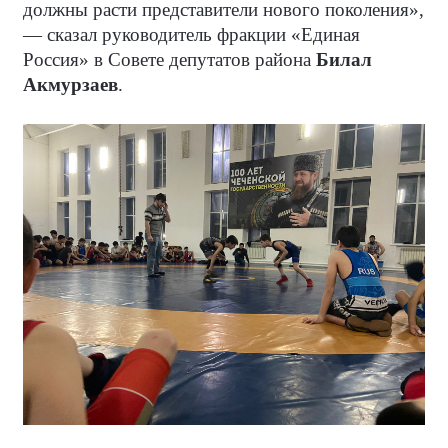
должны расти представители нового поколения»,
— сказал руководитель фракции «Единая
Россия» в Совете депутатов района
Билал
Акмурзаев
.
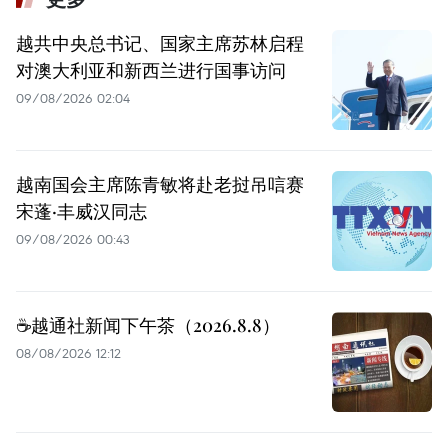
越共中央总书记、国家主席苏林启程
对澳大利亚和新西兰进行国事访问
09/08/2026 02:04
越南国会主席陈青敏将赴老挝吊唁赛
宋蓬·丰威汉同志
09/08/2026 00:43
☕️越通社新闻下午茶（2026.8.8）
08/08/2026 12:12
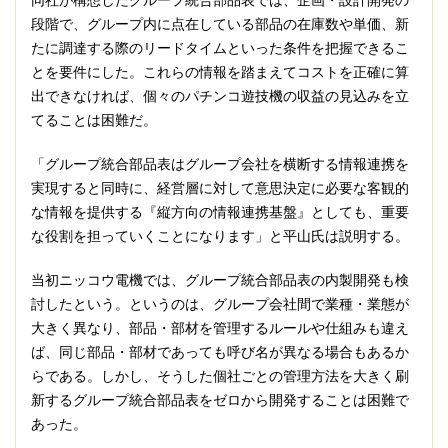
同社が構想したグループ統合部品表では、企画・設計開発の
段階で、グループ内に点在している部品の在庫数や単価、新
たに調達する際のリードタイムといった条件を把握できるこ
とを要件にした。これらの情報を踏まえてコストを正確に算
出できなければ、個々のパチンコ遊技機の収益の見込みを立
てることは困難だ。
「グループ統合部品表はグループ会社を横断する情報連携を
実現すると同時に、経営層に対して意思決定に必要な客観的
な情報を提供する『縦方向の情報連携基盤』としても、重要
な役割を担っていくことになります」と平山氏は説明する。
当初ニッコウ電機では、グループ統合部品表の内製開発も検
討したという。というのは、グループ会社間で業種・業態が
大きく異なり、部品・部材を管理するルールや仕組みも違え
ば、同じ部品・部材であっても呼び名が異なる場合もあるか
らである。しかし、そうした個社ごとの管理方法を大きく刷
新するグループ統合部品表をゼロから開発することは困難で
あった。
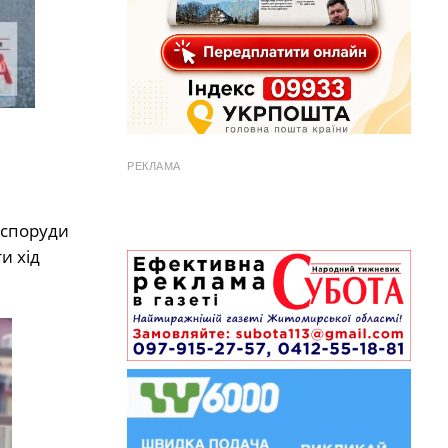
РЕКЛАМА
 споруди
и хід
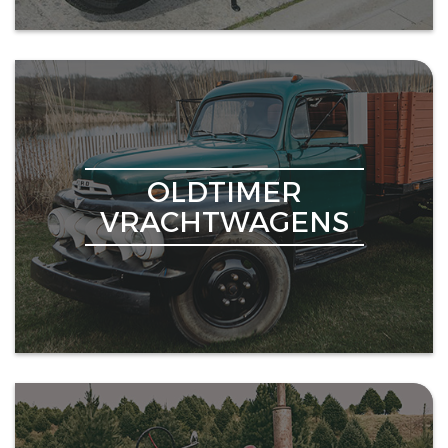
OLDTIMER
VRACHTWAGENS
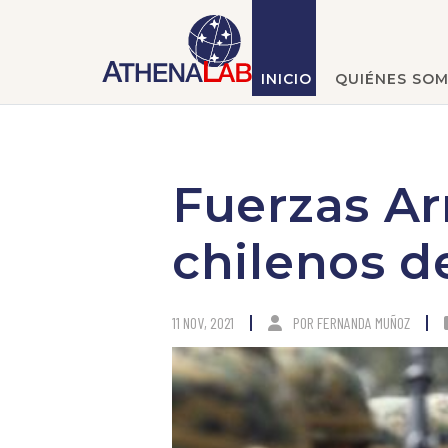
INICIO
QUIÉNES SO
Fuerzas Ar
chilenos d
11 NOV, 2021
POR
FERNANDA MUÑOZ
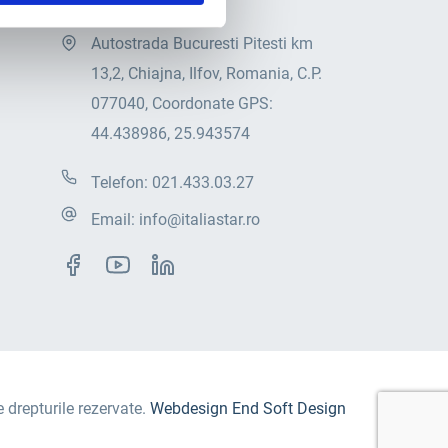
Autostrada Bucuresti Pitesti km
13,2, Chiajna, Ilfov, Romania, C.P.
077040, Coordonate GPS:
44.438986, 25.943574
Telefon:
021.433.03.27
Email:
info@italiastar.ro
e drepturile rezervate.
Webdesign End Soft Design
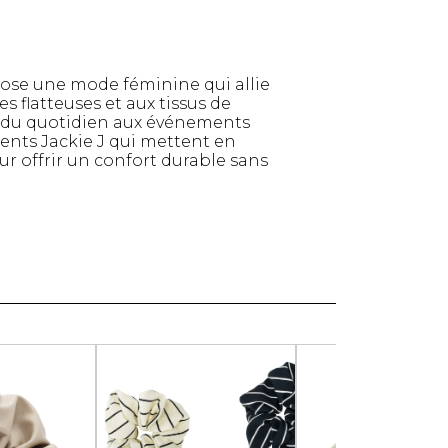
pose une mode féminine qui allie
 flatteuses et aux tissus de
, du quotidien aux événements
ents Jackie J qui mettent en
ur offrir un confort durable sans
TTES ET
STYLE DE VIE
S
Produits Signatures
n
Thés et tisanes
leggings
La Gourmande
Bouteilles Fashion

What the task asks
Nothing but the lines from the first line of the listing above to the line containing "らである。しかし、そうした個社ごとの管理方法を大きく刷" should appear in the answer, each one exact and with no pictures.

Reply
должны расти представители нового поколения»,
— сказал руководитель фракции «Единая
Россия» в Совете депутатов района
Билал
Акмурзаев
.
越共中央总书记、国家主席苏林启程
对澳大利亚和新西兰进行国事访问
09/08/2026 02:04
越南国会主席陈青敏将赴老挝吊唁赛
宋蓬·丰威汉同志
09/08/2026 00:43
☕️越通社新闻下午茶（2026.8.8）
08/08/2026 12:12
同社が構想したグループ統合部品表では、企画・設計開発の
段階で、グループ内に点在している部品の在庫数や単価、新
たに調達する際のリードタイムといった条件を把握できるこ
とを要件にした。これらの情報を踏まえてコストを正確に算
出できなければ、個々のパチンコ遊技機の収益の見込みを立
てることは困難だ。
「グループ統合部品表はグループ会社を横断する情報連携を
実現すると同時に、経営層に対して意思決定に必要な客観的
な情報を提供する『縦方向の情報連携基盤』としても、重要
な役割を担っていくことになります」と平山氏は説明する。
当初ニッコウ電機では、グループ統合部品表の内製開発も検
討したという。というのは、グループ会社間で業種・業態が
大きく異なり、部品・部材を管理するルールや仕組みも違え
ば、同じ部品・部材であっても呼び名が異なる場合もあるか
らである。しかし、そうした個社ごとの管理方法を大きく刷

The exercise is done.